Andrew Jackson's long wavy hair, George Washington's ill-fitting hippo-ivory dentures and the distorted smile it gave him, Woodrow Wilson's tombstone-like teeth and lack of vision in his left eye, Ulysses Grant's grizzly little beard—all might have proven fatal at the polls if earlier ages had been as morally stunted, intellectually limited and looks-obsessed as ours. Yet even now one of the great American political parties is in the process of choosing someone to stand for president at a nerve-wracking moment in the history of the U.S., and we're saddled with commentary that not only ignores the issues but makes the jury of "American Idol" seem kind.
When Jon Stewart called Mitt Romney "The guy who looks like everyone who ever fired your dad," or David Letterman said he "looks like a guy who would run a seminar on condo flipping," they were OK gags but totally focused on Mr. Romney's looks. What would they have made of the outbreak of boils on Thomas Jefferson's buttocks in 1818, or his breaking a wrist while (allegedly) jumping over a kettle while he was ambassador to Paris?
Jefferson, whose hair was brushed straight back like Bill Maher's, also wore spectacles, another very unpresidential look in public. Of course he might have worn contact lenses if running for office today, but the fact that this would be required of one of history's greatest political wordsmiths further underlines the stupidity of it all.
Today's looks-obsessed but also politically correct culture might allow for a president in a wheelchair, like Franklin Roosevelt, but when will there be another president as bald as Dwight Eisenhower? Not, I suspect, until the U.S. accepts that a national leader needs entirely different qualities and attributes than a person playing the president in a Hollywood movie. Slate.com has recently married up photos of the GOP contenders with actors who have played the president in films and presumably could again, including Ronny Cox as Mr. Romney, Cotter Smith as Mr. Huntsman, and Bruce Greenwood as Mr. Perry. The resemblances are indeed uncanny.
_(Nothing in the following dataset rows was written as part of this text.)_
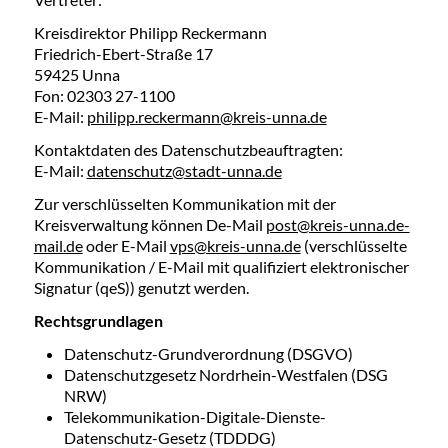
Kreisdirektor Philipp Reckermann
Friedrich-Ebert-Straße 17
59425 Unna
Fon: 02303 27-1100
E-Mail:
philipp.reckermann@kreis-unna.de
Kontaktdaten des Datenschutzbeauftragten:
E-Mail:
datenschutz@stadt-unna.de
Zur verschlüsselten Kommunikation mit der
Kreisverwaltung können De-Mail
post@kreis-unna.de-
mail.de
oder E-Mail
vps@kreis-unna.de
(verschlüsselte
Kommunikation / E-Mail mit qualifiziert elektronischer
Signatur (qeS)) genutzt werden.
Rechtsgrundlagen
Datenschutz-Grundverordnung (DSGVO)
Datenschutzgesetz Nordrhein-Westfalen (DSG
NRW)
Telekommunikation-Digitale-Dienste-
Datenschutz-Gesetz (TDDDG)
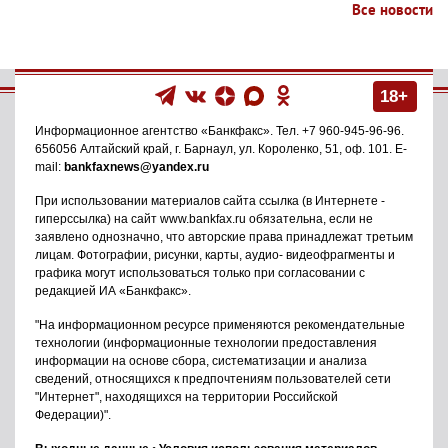
Все новости
18+
Информационное агентство
«Банкфакс»
. Тел.
+7 960-945-96-96
.
656056
Алтайский край, г. Барнаул
,
ул. Короленко, 51, оф. 101
. E-
mail:
bankfaxnews@yandex.ru
При использовании материалов сайта ссылка (в Интернете -
гиперссылка) на сайт www.bankfax.ru обязательна, если не
заявлено однозначно, что авторские права принадлежат третьим
лицам. Фотографии, рисунки, карты, аудио- видеофрагменты и
графика могут использоваться только при согласовании с
редакцией ИА «Банкфакс».
"На информационном ресурсе применяются рекомендательные
технологии (информационные технологии предоставления
информации на основе сбора, систематизации и анализа
сведений, относящихся к предпочтениям пользователей сети
"Интернет", находящихся на территории Российской
Федерации)".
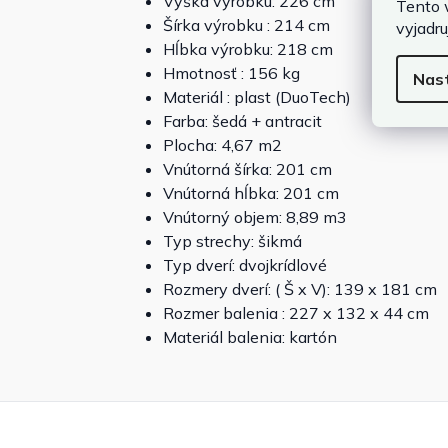
Výška výrobku: 226 cm
Tento 
Šírka výrobku : 214 cm
vyjadru
Hĺbka výrobku: 218 cm
Hmotnosť : 156 kg
Nas
Materiál : plast (DuoTech)
Farba: šedá + antracit
Plocha: 4,67 m2
Vnútorná šírka: 201 cm
Vnútorná hĺbka: 201 cm
Vnútorný objem: 8,89 m3
Typ strechy: šikmá
Typ dverí: dvojkrídlové
Rozmery dverí: ( Š x V): 139 x 181 cm
Rozmer balenia : 227 x 132 x 44 cm
Materiál balenia: kartón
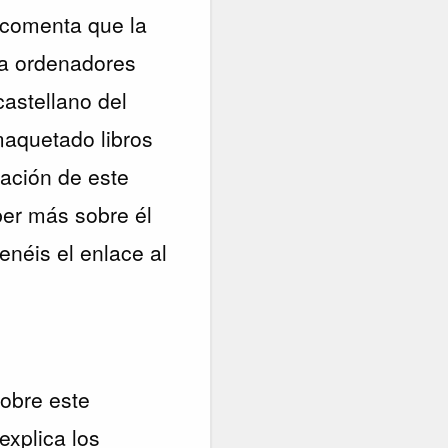
 comenta que la
 a ordenadores
castellano del
maquetado libros
ación de este
aber más sobre él
tenéis el enlace al
obre este
explica los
Yet surprisingly few great American presidents have "looked presidential" (Ronald Reagan and JFK being the obvious exceptions). A much larger and more interesting number looked the part but never made it to the White House. Think about it: John McCain, John Kerry, Walter Mondale, Michael Dukakis, Adlai Stevenson (despite baldness), Bob Dole, Barry Goldwater (very much), and even Al Gore until he opened his mouth—they all could have come from central casting. Even Thomas Dewey might have qualified until he was fatally described as looking like "the little man on the top of the wedding cake".
So looking presidential may in fact be a poisoned chalice or, at best, a kind of consolation prize that one gets before having the chance to lose. Mr. Romney might look presidential, but there is still something about him that suggests a 2015 bumper sticker that will state: "Don't blame me, I voted for Mitt."
There can be nothing more moronic than choosing someone because he "looks presidential." In Britain, it would have meant the tall, slim and distinguished-looking Neville Chamberlain winning out over the tubby, bald Winston Churchill. Any country that selects its leaders on such a basis deserves everything it gets.
Mr. Roberts is author most recently of "The Storm of War: A New History of the Second World War" (Harper, 2011).